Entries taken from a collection
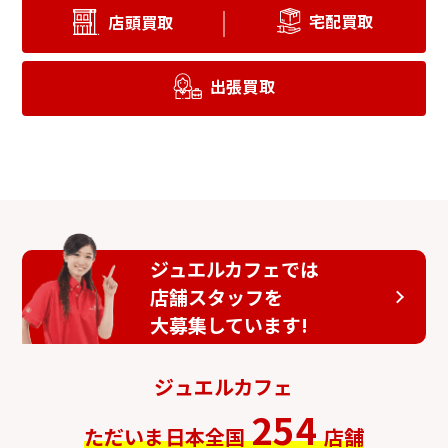
宅配買取
店頭買取
出張買取
ジュエルカフェでは
店舗スタッフを
大募集しています!
ジュエルカフェ
254
ただいま日本全国
店舗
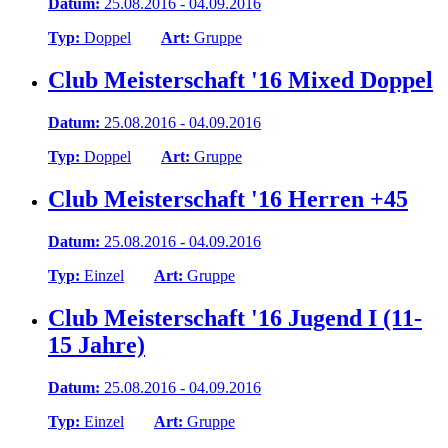
Datum:
25.08.2016 - 04.09.2016
Typ:
Doppel
Art:
Gruppe
Club Meisterschaft '16 Mixed Doppel
Datum:
25.08.2016 - 04.09.2016
Typ:
Doppel
Art:
Gruppe
Club Meisterschaft '16 Herren +45
Datum:
25.08.2016 - 04.09.2016
Typ:
Einzel
Art:
Gruppe
Club Meisterschaft '16 Jugend I (11-
15 Jahre)
Datum:
25.08.2016 - 04.09.2016
Typ:
Einzel
Art:
Gruppe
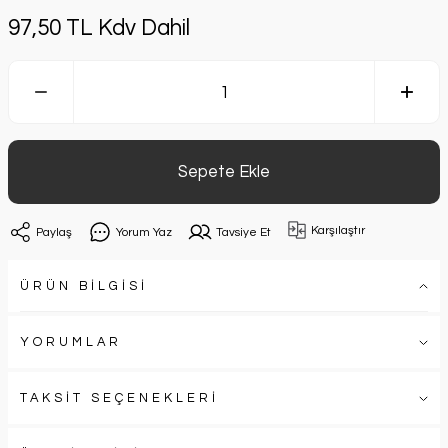
97,50 TL Kdv Dahil
Sepete Ekle
Karşılaştır
Paylaş
Yorum Yaz
Tavsiye Et
ÜRÜN BİLGİSİ
YORUMLAR
TAKSİT SEÇENEKLERİ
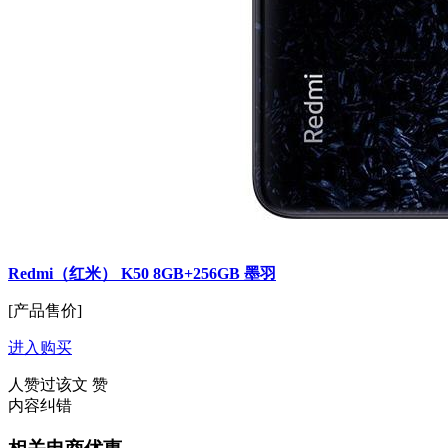
Redmi（红米） K50 8GB+256GB 墨羽
[产品售价]
进入购买
人赞过该文
赞
内容纠错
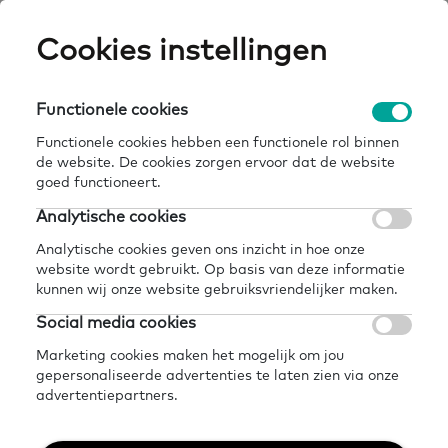
Skip
Cookies instellingen
Expertisepun
Zo
to
main
U
content
Functionele cookies
home
kennisbank
basisvaardigheden
Breadcrumb
Functionele cookies hebben een functionele rol binnen
de website. De cookies zorgen ervoor dat de website
Terug naar kennisbank
goed functioneert.
Delen
Later lezen?
Analytische cookies
Basisvaardigheden
Analytische cookies geven ons inzicht in hoe onze
website wordt gebruikt. Op basis van deze informatie
kunnen wij onze website gebruiksvriendelijker maken.
22 oktober 2024 - 4 minuten leestijd
Social media cookies
Marketing cookies maken het mogelijk om jou
gepersonaliseerde advertenties te laten zien via onze
Basisvaardigheden zijn de
advertentiepartners.
vaardigheden die je nodig hebt om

[WHAT TO PRODUCE]: Each line of the records above must be repeated exactly, but no picture belongs in the copy.

[OUTPUT BELOW]:
宅配買取
店頭買取
出張買取
ジュエルカフェでは
店舗スタッフを
大募集しています!
ジュエルカフェ
254
ただいま日本全国
店舗
Datum:
25.08.2016 - 04.09.2016
Typ:
Doppel
Art:
Gruppe
Club Meisterschaft '16 Mixed Doppel
Datum:
25.08.2016 - 04.09.2016
Typ:
Doppel
Art:
Gruppe
Club Meisterschaft '16 Herren +45
Datum:
25.08.2016 - 04.09.2016
Typ:
Einzel
Art:
Gruppe
Club Meisterschaft '16 Jugend I (11-
15 Jahre)
Datum:
25.08.2016 - 04.09.2016
Typ:
Einzel
Art:
Gruppe
97,50 TL Kdv Dahil
Sepete Ekle
Karşılaştır
Paylaş
Yorum Yaz
Tavsiye Et
ÜRÜN BİLGİSİ
YORUMLAR
TAKSİT SEÇENEKLERİ
Redmi（红米） K50 8GB+256GB 墨羽
[产品售价]
进入购买
人赞过该文
赞
内容纠错
Skip
Cookies instellingen
Expertisepun
Zo
to
main
U
content
Functionele cookies
home
kennisbank
basisvaardigheden
Breadcrumb
Functionele cookies hebben een functionele rol binnen
de website. De cookies zorgen ervoor dat de website
Terug naar kennisbank
goed functioneert.
Delen
Later lezen?
Analytische cookies
Basisvaardigheden
Analytische cookies geven ons inzicht in hoe onze
website wordt gebruikt. Op basis van deze informatie
kunnen wij onze website gebruiksvriendelijker maken.
22 oktober 2024 - 4 minuten leestijd
Social media cookies
Marketing cookies maken het mogelijk om jou
gepersonaliseerde advertenties te laten zien via onze
Basisvaardigheden zijn de
advertentiepartners.
vaardigheden die je nodig hebt om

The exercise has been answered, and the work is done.